First, let's initialize the index with a proper mapping and some data using the following Gist. Start with the content of step1 file followed by step2. If you want to change some data you must first delete the index with DELETE /wizards, then recreate the mapping and finally insert the new data.

All examples are Sense compatible.

value_count aggregation returns the number of values (not necessarily unique) indexed for a given field.

POST /wizards/wizard/_search
{
  "size": 0,
  "aggs": {
    "with_domain_count": {
      "value_count": {
        "field": “domain"
      }
    }
  }
}
{
  [...]
  "aggregations": {
    "with_domain_count": {
      "value": 5
    }
  }
}

cardinality aggregation returns the approximate number of distinct values indexed for a given field

POST /wizards/wizard/_search
{
   "size": 0,
   "aggs": {
      "with_uniq_domain_count": {
          "cardinality": {
            "field": "domain"
         }
      }
   }
}
{
  [...]
  "aggregations": {
    "with_uniq_domain_count": {
      "value": 3
    }
  }
}

terms aggregation returns buckets constructed over unique values indexed for a given field and their count.

POST /wizards/wizard/_search
{
   "size": 0,
   "aggs": {
      "by_name": {
         "terms": {
            "field": "name"
         }
      }
   }
}
{
  [...]
  "aggregations": {
    "by_name": {
      "buckets": [
        {
           "key": "anne",
           "doc_count": 2
        },
        {
           "key": "smith",
           "doc_count": 2
        },
        {
           "key": "carol",
           "doc_count": 1
        },
        {
           "key": "john",
           "doc_count": 1
        },
        {
           "key": "johnson",
           "doc_count": 1
        },
        {
           "key": "kabinsky",
           "doc_count": 1
        },
        {
           "key": "marceau",
           "doc_count": 1
        },
        {
           "key": "tom",
           "doc_count": 1
        }
      ]
    }
  }
}

Let's try to group the whole names using terms aggregation. In the mapping there is another field (name.raw) that holds names, but is not analyzed by Elasticsearch (marked not_analyzed) i.e. in this particular case, it is not splitted in words.

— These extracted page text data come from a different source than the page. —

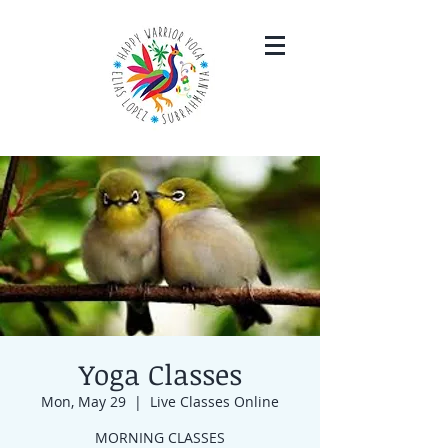
Yoga Classes
Mon, May 29
  |  
Live Classes Online
MORNING CLASSES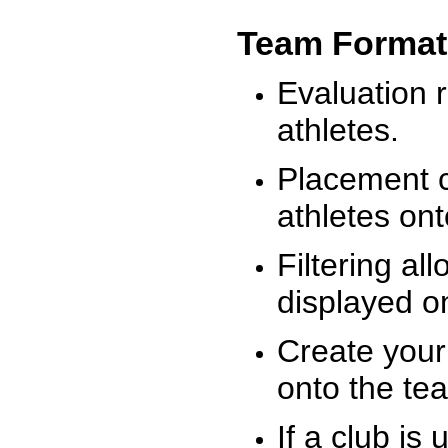
Team Format
Evaluation r
athletes.
Placement c
athletes on
Filtering al
displayed on
Create your
onto the te
If a club is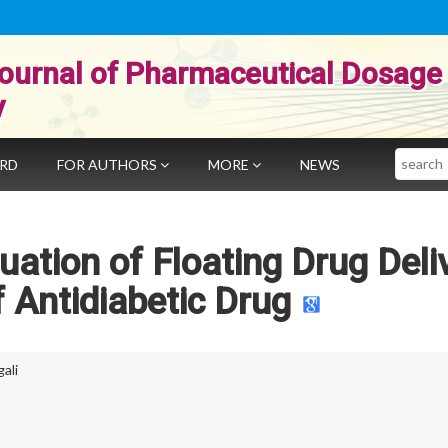
ournal of Pharmaceutical Dosage
y
Search
ARD
FOR AUTHORS
MORE
NEWS
uation of Floating Drug Deli
 Antidiabetic Drug
ali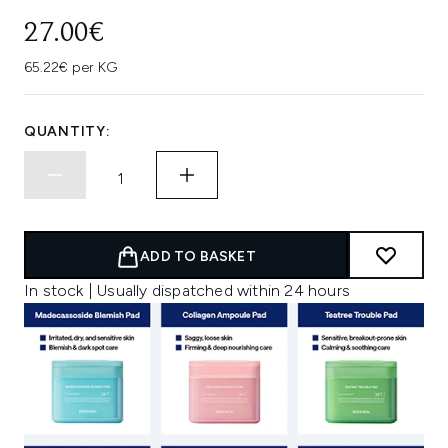
27.00€
65.22€ per KG
QUANTITY:
ADD TO BASKET
In stock | Usually dispatched within 24 hours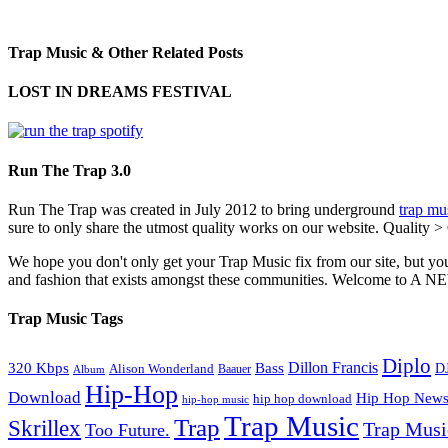
Trap Music & Other Related Posts
LOST IN DREAMS FESTIVAL
Run The Trap 3.0
Run The Trap was created in July 2012 to bring underground
trap mu
sure to only share the utmost quality works on our website. Quality >
We hope you don't only get your Trap Music fix from our site, but you
and fashion that exists amongst these communities. Welco
Trap Music Tags
Diplo
320 Kbps
Bass
Dillon Francis
Alison Wonderland
D
Baauer
Album
Hip-Hop
Download
Hip Hop New
hip hop download
hip-hop music
Trap Music
Trap
Skrillex
Trap Mus
Too Future.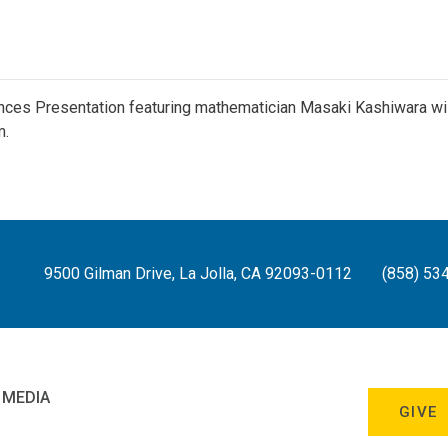
ces Presentation featuring mathematician Masaki Kashiwara wil
m.
9500 Gilman Drive, La Jolla, CA 92093-0112
(858) 53
 MEDIA
GIVE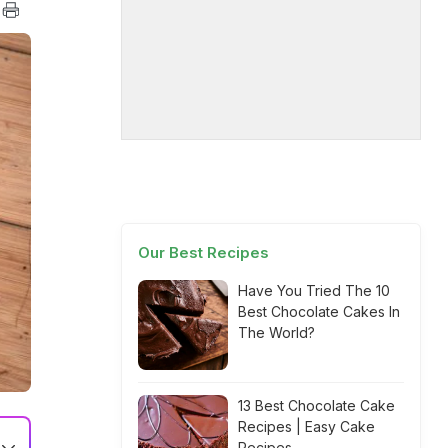
Our Best Recipes
Have You Tried The 10
Best Chocolate Cakes In
The World?
13 Best Chocolate Cake
Recipes | Easy Cake
Recipes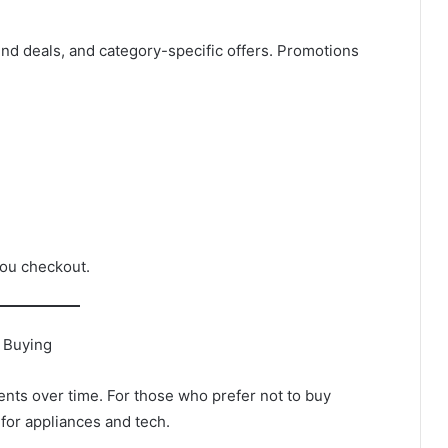
d deals, and category-specific offers. Promotions
ou checkout.
f Buying
nts over time. For those who prefer not to buy
for appliances and tech.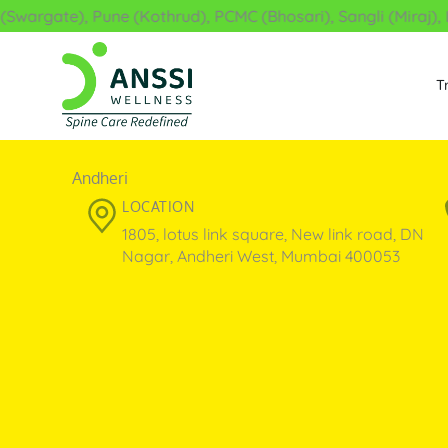
Skip
wargate), Pune (Kothrud), PCMC (Bhosari), Sangli (Miraj), L
to
content
T
Andheri
LOCATION
1805, lotus link square, New link road, DN
Nagar, Andheri West, Mumbai 400053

POST /wizards/wizard/_search
{
   "size": 0,
   "aggs": {
      "by_name_raw": {
         "terms": {
            "field": "name.raw"
         }
      }
   }
}
{
  [...]
  "aggregations": {
    "by_name_raw": {
      "buckets": [
        {
           "key": "Anne Kabinsky",
           "doc_count": 1
        },
        {
           "key": "Anne Marceau",
           "doc_count": 1
        },
        {
           "key": "Carol Smith",
           "doc_count": 1
        },
        {
           "key": "John Smith",
           "doc_count": 1
        },
        {
           "key": "Tom Johnson",
           "doc_count": 1
        }
     ]
    }
  }
}

Aggregations can be nested (except that a metric aggregation cannot have any children). Below, a terms aggregation on the name.raw field (which is a not analysed version of name, cf. mapping) and ordered by the value of nested aggregation called with_rating_avg.

POST /wizards/wizard/_search
{
  "size": 0,
  "aggs": {
    "by_name_raw": {
      "terms": {
        "field": "name.raw",
        "order": {
          "with_rating_avg": "desc"
        }
      },
      "aggs": {
        "with_rating_avg": {
          "avg": {
            "field": "rating"
          }
        }
      }
    }
  }
}
{
  [...]
  "aggregations": {
    "by_name_raw": {
      "buckets": [
        {
          "key": "Anne Kabinsky",
          "doc_count": 1,
          "with_rating_avg": {
            "value": 5
          }
        },
        {
          "key": "John Smith",
          "doc_count": 1,
          "with_rating_avg": {
            "value": 4.5
          }
        },
        {
          "key": "Tom Johnson",
          "doc_count": 1,
          "with_rating_avg": {
            "value": 3.5
          }
        },
        {
          "key": "Anne Marceau",
          "doc_count": 1,
          "with_rating_avg": {
            "value": 3
          }
        },
        {
          "key": "Carol Smith",
          "doc_count": 1,
          "with_rating_avg": {
            "value": 2.5
          }
        }
      ]
    }
  }
}

Values used by aggregations can also be generated per document using script clause. In the following example we use range aggregation to find number of wizards that are between 18 and 32 years old.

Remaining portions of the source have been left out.